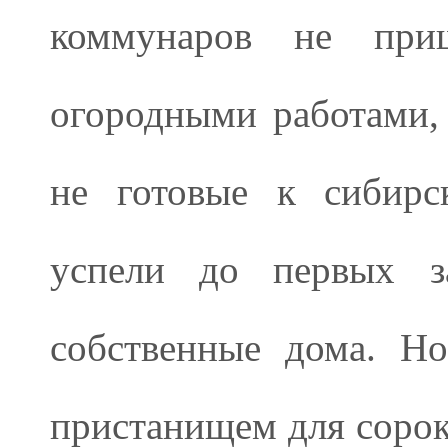
коммунаров не при
огородными работами,
не готовые к сибирс
успели до первых за
собственные дома. Н
пристанищем для сорок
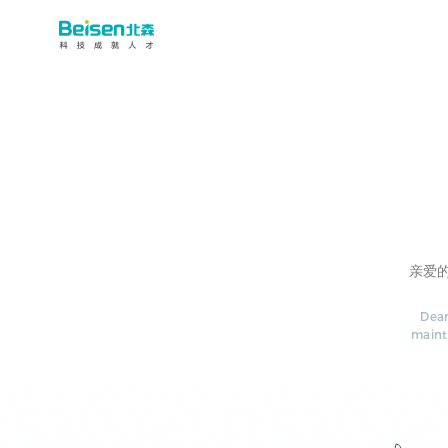
亲爱
Dear
maint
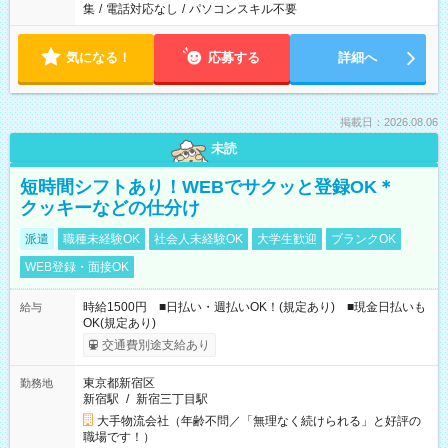
集
/
電話対応なし
/
パソコンスキル不要
気になる！
応募する
詳細へ
掲載日：2026.08.06
未読
短時間シフトあり！WEBでサクッと登録OK＊
クッキーなどの仕分け
派遣
職種未経験OK
社会人未経験OK
大学生歓迎
ブランクOK
WEB登録・面接OK
時給1500円 ■日払い・週払いOK！(規定あり) ■現金日払いも
給与
OK(規定あり)
交通費別途支給あり
東京都新宿区
勤務地
新宿駅
/
新宿三丁目駅
大手物流会社（年齢不問／「無理なく続けられる」と好評の
職場です！）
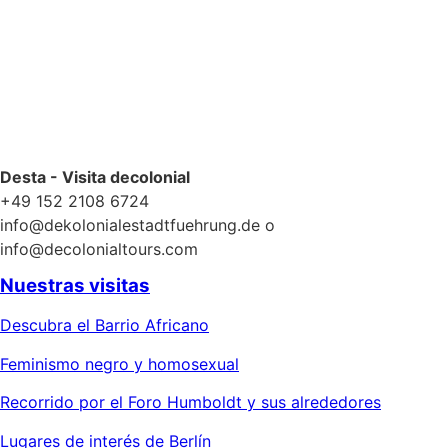
Desta - Visita decolonial
+49 152 2108 6724
info@dekolonialestadtfuehrung.de o
info@decolonialtours.com
Nuestras visitas
Descubra el Barrio Africano
Feminismo negro y homosexual
Recorrido por el Foro Humboldt y sus alrededores
Lugares de interés de Berlín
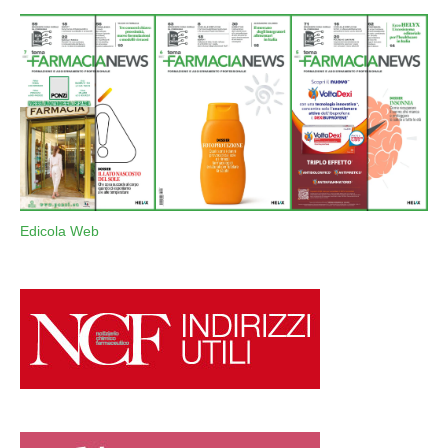
Edicola Web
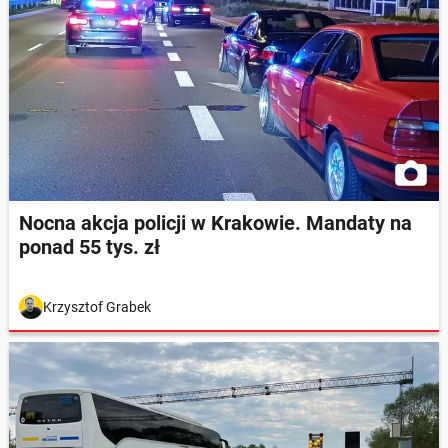
Nocna akcja policji w Krakowie. Mandaty na
ponad 55 tys. zł
Krzysztof Grabek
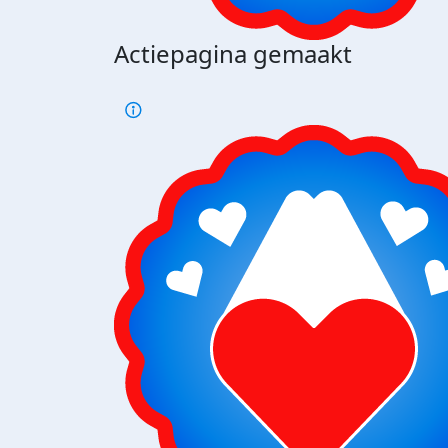
Actiepagina gemaakt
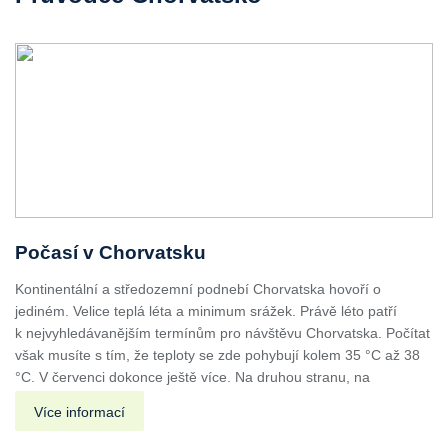
Počasí v Chorvatsku
Kontinentální a středozemní podnebí Chorvatska hovoří o
jediném. Velice teplá léta a minimum srážek. Právě léto patří
k nejvyhledávanějším termínům pro návštěvu Chorvatska. Počítat
však musíte s tím, že teploty se zde pohybují kolem 35 °C až 38
°C. V červenci dokonce ještě více. Na druhou stranu, na
Více informací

=== Task goal ===
Set down the records above exactly, leaving out pictures.

=== Answer space ===
коммунаров не при
огородными работами,
не готовые к сибирс
успели до первых за
собственные дома. Н
пристанищем для сорок
亲爱
Dear
maint
集
/
電話対応なし
/
パソコンスキル不要
気になる！
応募する
詳細へ
掲載日：2026.08.06
未読
短時間シフトあり！WEBでサクッと登録OK＊
クッキーなどの仕分け
派遣
職種未経験OK
社会人未経験OK
大学生歓迎
ブランクOK
WEB登録・面接OK
時給1500円 ■日払い・週払いOK！(規定あり) ■現金日払いも
給与
OK(規定あり)
交通費別途支給あり
東京都新宿区
勤務地
新宿駅
/
新宿三丁目駅
大手物流会社（年齢不問／「無理なく続けられる」と好評の
職場です！）
Desta - Visita decolonial
+49 152 2108 6724
info@dekolonialestadtfuehrung.de o
info@decolonialtours.com
Nuestras visitas
Descubra el Barrio Africano
Feminismo negro y homosexual
Recorrido por el Foro Humboldt y sus alrededores
Lugares de interés de Berlín
Edicola Web
Nocna akcja policji w Krakowie. Mandaty na
ponad 55 tys. zł
Krzysztof Grabek
Actiepagina gemaakt
Počasí v Chorvatsku
Kontinentální a středozemní podnebí Chorvatska hovoří o
jediném. Velice teplá léta a minimum srážek. Právě léto patří
k nejvyhledávanějším termínům pro návštěvu Chorvatska. Počítat
však musíte s tím, že teploty se zde pohybují kolem 35 °C až 38
°C. V červenci dokonce ještě více. Na druhou stranu, na
Více informací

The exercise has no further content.